Godiva was a Saxon lady, who, according to legend, rode naked through the streets of Coventry, England to gain from her husband a remission of the oppressive toll imposed on his tenants.

The story is that she was the beautiful wife of Leofric, earl of Mercia and lord of Coventry. The people of that city suffering grievously under the earl's oppressive taxation, Lady Godiva appealed again and again to her husband, who obstinately refused to remit the tolls. At last, weary of her entreaties, he said he would grant her request if she would ride naked through the streets of the town. Lady Godiva took him at his word, and after issuing a proclamation that all persons should keep within doors or shut their windows, she rode through, clothed only in her long hair. One person disobeyed her proclamation, a tailor, ever afterwards known as Peeping Tom. He bored a hole in his shutters that he might see Godiva pass, and is said to have been struck blind. Her husband kept his word and abolished the obnoxious taxes.

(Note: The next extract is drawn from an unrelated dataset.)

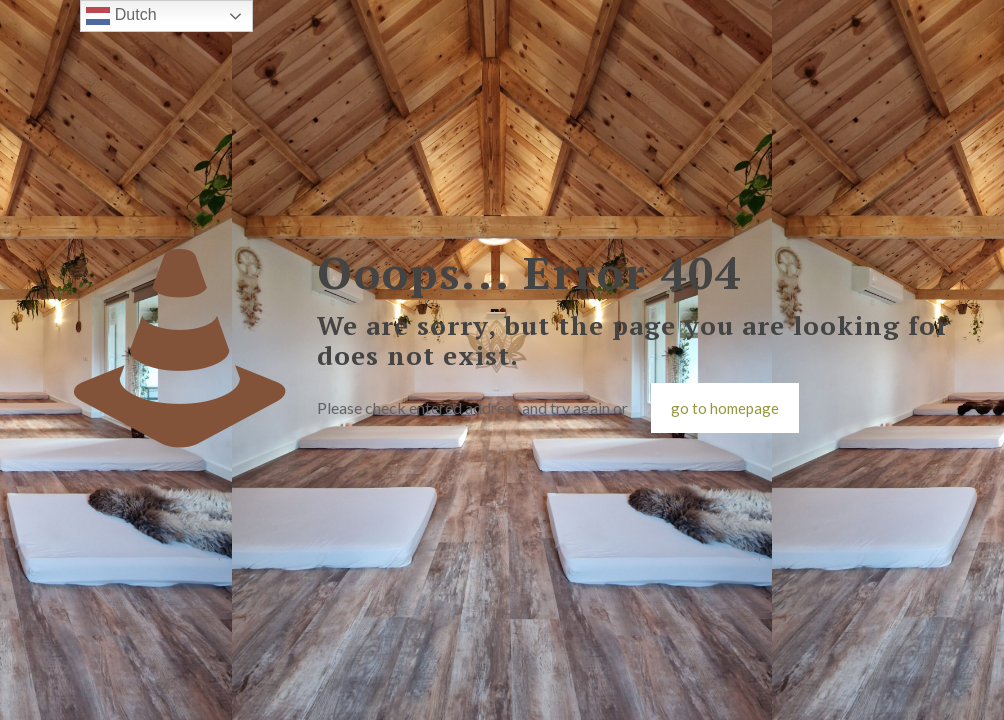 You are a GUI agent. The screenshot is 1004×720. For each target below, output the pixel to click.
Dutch (121, 16)
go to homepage (725, 408)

A statue of Lady Godiva in central Coventry

The oldest form of the legend makes Godiva pass through Coventry market from one end to the other when the people were assembled, attended only by two female (clothed) horsemen. This version is given in Flores Izistoriarum by Roger of Wendover, who quoted from an earlier writer. The later story, with its episode of Peeping Tom, has been evolved by later chroniclers. Whether the lady Godiva of this story is the Godiva or Godgifu ("gift of God") of history is undecided.

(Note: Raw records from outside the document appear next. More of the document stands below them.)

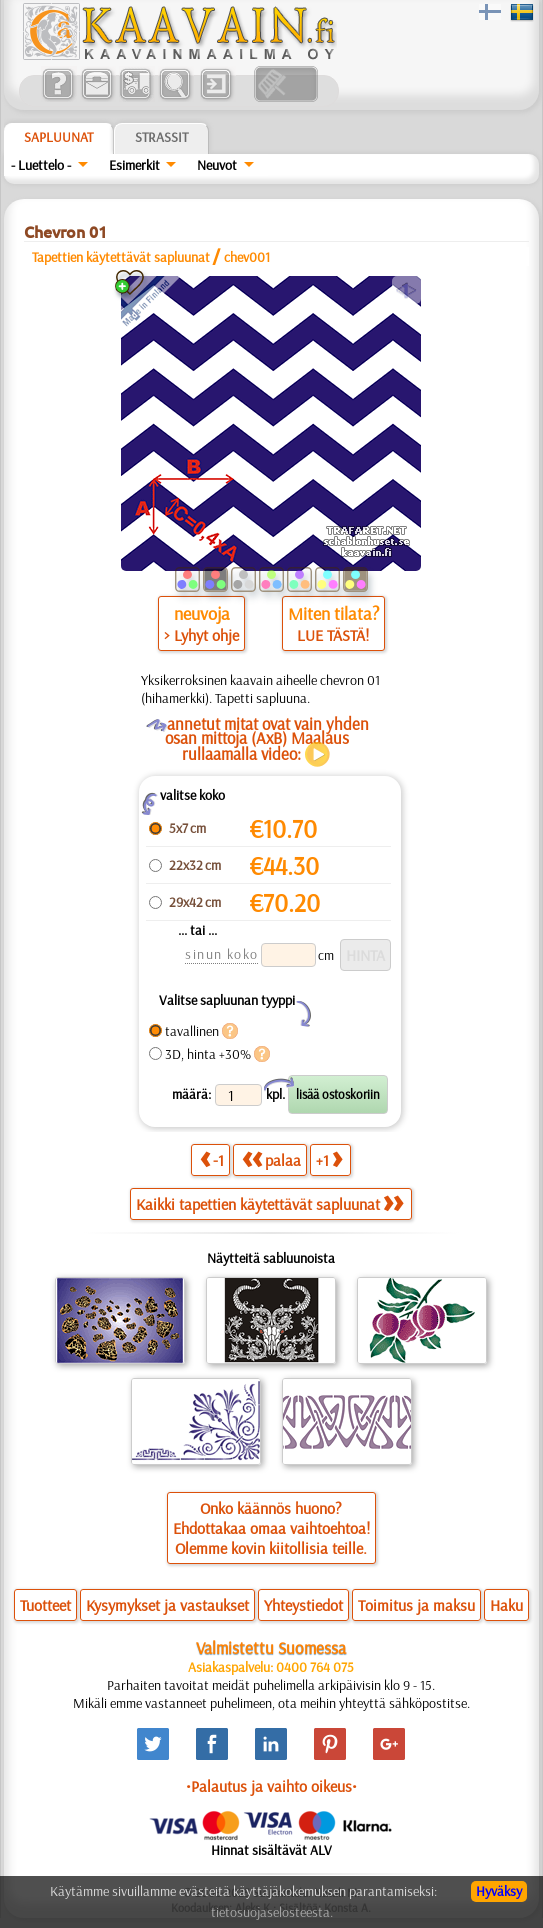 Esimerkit (134, 165)
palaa (271, 1159)
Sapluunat (58, 137)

The claim that Godiva's long hair effectively hid her from sight is generally believed, like the story of peeping Tom, to have been a later addition.

That a lady of this name existed in the early part of the 11th century is certain, as evidenced by several ancient documents, such as the Stow charter, the Spalding charter, and the Domesday survey, though the spelling of the name varies considerably. It would appear from Liber Eliensis (end of 12th century) that she was a widow when Leofric married her in 1040. In or about that year she aided in the founding of a monastery at Stow, Lincolnshire. In 1043 she persuaded her husband to build and endow a Benedictine monastery at Coventry. Her mark, "di Ego Godiva Comitissa diu istud desideravi," was found on the charter given by her brother, Thorold of Bucknall, sheriff of Lincolnshire, to the Benedictine monastery of Spalding; and she is commemorated as benefactress of other monasteries at Leominster, Chester, Wenlock, Worcester, and Evesham. She probably died a few years before the Domesday survey of 1085 and 1086, and was buried in one of the porches of the abbey church. Dugdale (1656) says that a window, with representations of Leofric and Godiva, was placed in Trinity Church, Coventry, about the time of Richard II.

The Godiva procession, a commemoration of the legendary ride instituted on May 31, 1678, as part of Coventry fair, was celebrated at intervals until 1826. From 1848 to 1887 it was revived, and continued into the 21st century. The wooden effigy of Peeping Tom which, since 1812, has looked out on the world from a house at the north-west corner of Hertford Street, Coventry, represents a man in armour, and was probably an image of Saint George. It was removed from another part of the town to its present position.